John W. Rhoads, 43, the former Prince George's County police chief whose retirement with a disability pension aroused controversy when he sought a new job, asked the county yesterday to reevaluate his condition.

A county official said he expected a decision on granting the request would be made by the end of the week.

Rhoads' unusual move apparently takes him out of the running for the post of chief deputy sheriff in Orange County, Fla., a job for which he had been considered as a top contender.

In a letter asking reevaluation by the Prince George's Disability Review Board, Rhoads said recent publicity about his seeking the job in the central Florida county caused him and his wife "some concern," according to board chairman William R. Brown Jr.

Rhoads, who retired two months ago with a tax-free $29,700 disability pension after pleading a back injury, could not be reached for comment.

Orange County Sheriff Melvin G. Coleman, with whom Rhoads discussed the new job, said he understood Rhoads was concerned by suggestions that some impropriety may have been involved in his disability retirement.

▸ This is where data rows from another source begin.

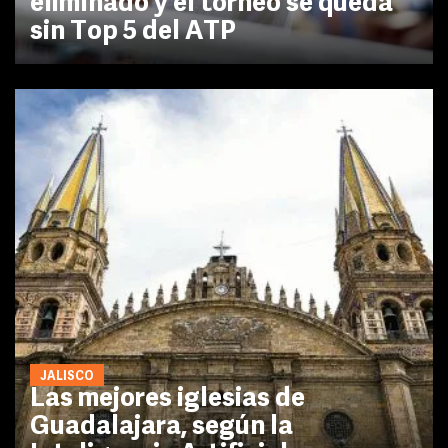
eliminado y el torneo se queda
sin Top 5 del ATP
JALISCO
Las mejores iglesias de
Guadalajara, según la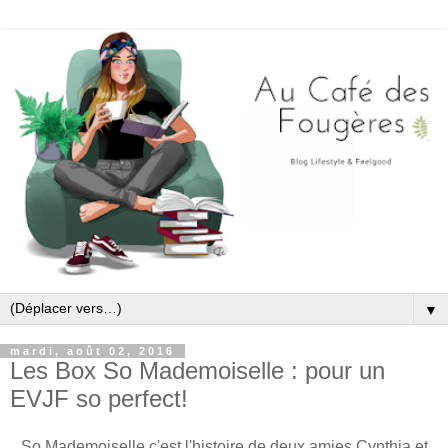
▼
mardi, août 02, 2016
Les Box So Mademoiselle : pour un
EVJF so perfect!
So Mademoiselle c'est l'histoire de deux amies Cynthia et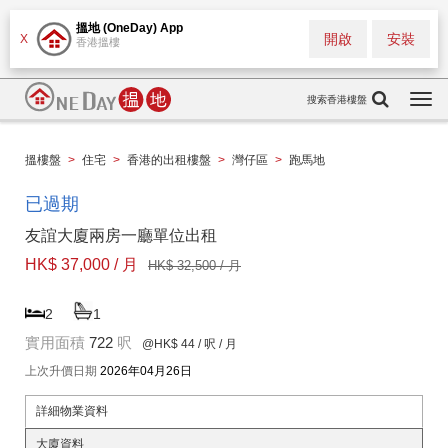
搵地 (OneDay) App
開啟
安裝
X
香港搵樓
搜索香港樓盤
Togg
navi
搵樓盤
>
住宅
>
香港的出租樓盤
>
灣仔區
>
跑馬地
已過期
友誼大廈兩房一廳單位出租
HK$ 37,000 / 月
HK$ 32,500 / 月
2
1
實用面積
722
呎
@HK$ 44
/ 呎 / 月
上次升價日期
2026年04月26日
詳細物業資料
大廈資料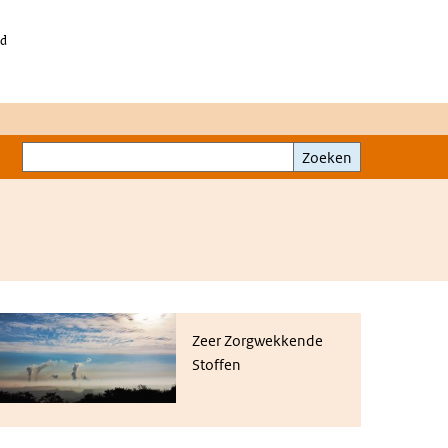
id
Zoeken
Zoeken
eer Zorgwekkende Stoffen
Zeer Zorgwekkende
Stoffen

In the light of Rhoads' request for reevaluation and the likelihood the process may take several months, Coleman said, "We mutually agreed [that] . . . I should at least take a hard look at some of the other candidates, even though I considered him as the top contender."

That decision, reached yesterday morning in a telephone call between the two men, Coleman said, made it unlikely Rhoads would get the number two post in the 800-member Orange County department.

"The whole thing is a shame," Coleman said. "I consider John Rhoads an outstanding candidate."

When Rhoads' interest in the Florida job became known last week, the former chief drew sharp criticism from several members of the Prince George's County Council. They asserted that they granted him a 70 percent disability pension because they accepted his explanation that his back injury made it impossible for him to function in a demanding job.

"It makes a mockery of the system," Councilman Floyd E. Wilson Jr. said then. A pension not based on disability would provide 50 percent of salary.

County officials said that Rhoads is not prohibited by retirement laws from taking a new position. He contended that the Florida job differed from his work here in that it meant being an administrator rather than a patrol officer or chief.

"I don't think his injury would hinder him in his work here at all," Coleman said in an interview last week.

Rhoads said last week that his four-year-old back injury, which forced him to miss most of his last two months of work in Prince George's, had "improved 100 percent."

He said the problem "is still there," but "the pain has improved considerably . . . "

Brown said that if Rhoads' request for a new examination is granted, he knew of no requirement that the board be governed in its findings by the results of the previous evaluation.